* [Task]: When copying the data, keep every line exactly the same.

* [Dataset records]:
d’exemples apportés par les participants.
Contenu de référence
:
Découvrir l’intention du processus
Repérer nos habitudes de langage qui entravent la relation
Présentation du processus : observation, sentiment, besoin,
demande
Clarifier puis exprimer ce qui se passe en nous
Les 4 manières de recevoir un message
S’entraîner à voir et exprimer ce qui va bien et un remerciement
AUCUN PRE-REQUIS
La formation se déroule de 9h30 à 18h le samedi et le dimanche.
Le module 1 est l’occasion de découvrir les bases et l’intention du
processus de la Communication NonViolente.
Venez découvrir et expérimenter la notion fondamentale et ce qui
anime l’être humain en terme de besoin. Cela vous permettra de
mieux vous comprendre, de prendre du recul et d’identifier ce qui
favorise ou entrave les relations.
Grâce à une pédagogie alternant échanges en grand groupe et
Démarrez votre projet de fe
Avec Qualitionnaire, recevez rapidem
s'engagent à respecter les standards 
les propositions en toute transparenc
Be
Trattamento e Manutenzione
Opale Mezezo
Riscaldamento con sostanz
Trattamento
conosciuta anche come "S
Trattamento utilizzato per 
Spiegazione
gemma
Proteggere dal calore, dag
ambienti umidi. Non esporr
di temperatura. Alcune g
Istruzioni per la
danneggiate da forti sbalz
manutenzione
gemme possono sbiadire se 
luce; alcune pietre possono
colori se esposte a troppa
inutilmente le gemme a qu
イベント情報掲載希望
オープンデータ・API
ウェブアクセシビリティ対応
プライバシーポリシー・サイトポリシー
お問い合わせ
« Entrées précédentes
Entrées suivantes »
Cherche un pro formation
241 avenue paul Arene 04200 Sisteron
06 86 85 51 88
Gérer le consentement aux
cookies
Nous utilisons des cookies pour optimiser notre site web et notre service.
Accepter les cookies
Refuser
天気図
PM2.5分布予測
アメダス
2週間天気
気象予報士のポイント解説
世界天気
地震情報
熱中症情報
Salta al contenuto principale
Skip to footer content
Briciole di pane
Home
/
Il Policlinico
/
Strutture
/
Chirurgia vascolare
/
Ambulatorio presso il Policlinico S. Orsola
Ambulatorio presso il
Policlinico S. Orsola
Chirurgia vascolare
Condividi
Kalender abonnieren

* [Result]:
d’exemples apportés par les participants.
Contenu de référence
:
Découvrir l’intention du processus
Repérer nos habitudes de langage qui entravent la relation
Présentation du processus : observation, sentiment, besoin,
demande
Clarifier puis exprimer ce qui se passe en nous
Les 4 manières de recevoir un message
S’entraîner à voir et exprimer ce qui va bien et un remerciement
AUCUN PRE-REQUIS
La formation se déroule de 9h30 à 18h le samedi et le dimanche.
Le module 1 est l’occasion de découvrir les bases et l’intention du
processus de la Communication NonViolente.
Venez découvrir et expérimenter la notion fondamentale et ce qui
anime l’être humain en terme de besoin. Cela vous permettra de
mieux vous comprendre, de prendre du recul et d’identifier ce qui
favorise ou entrave les relations.
Grâce à une pédagogie alternant échanges en grand groupe et
Démarrez votre projet de fe
Avec Qualitionnaire, recevez rapidem
s'engagent à respecter les standards 
les propositions en toute transparenc
Be
Trattamento e Manutenzione
Opale Mezezo
Riscaldamento con sostanz
Trattamento
conosciuta anche come "S
Trattamento utilizzato per 
Spiegazione
gemma
Proteggere dal calore, dag
ambienti umidi. Non esporr
di temperatura. Alcune g
Istruzioni per la
danneggiate da forti sbalz
manutenzione
gemme possono sbiadire se 
luce; alcune pietre possono
colori se esposte a troppa
inutilmente le gemme a qu
イベント情報掲載希望
オープンデータ・API
ウェブアクセシビリティ対応
プライバシーポリシー・サイトポリシー
お問い合わせ
« Entrées précédentes
Entrées suivantes »
Cherche un pro formation
241 avenue paul Arene 04200 Sisteron
06 86 85 51 88
Gérer le consentement aux
cookies
Nous utilisons des cookies pour optimiser notre site web et notre service.
Accepter les cookies
Refuser
天気図
PM2.5分布予測
アメダス
2週間天気
気象予報士のポイント解説
世界天気
地震情報
熱中症情報
Salta al contenuto principale
Skip to footer content
Briciole di pane
Home
/
Il Policlinico
/
Strutture
/
Chirurgia vascolare
/
Ambulatorio presso il Policlinico S. Orsola
Ambulatorio presso il
Policlinico S. Orsola
Chirurgia vascolare
Condividi
Kalender abonnieren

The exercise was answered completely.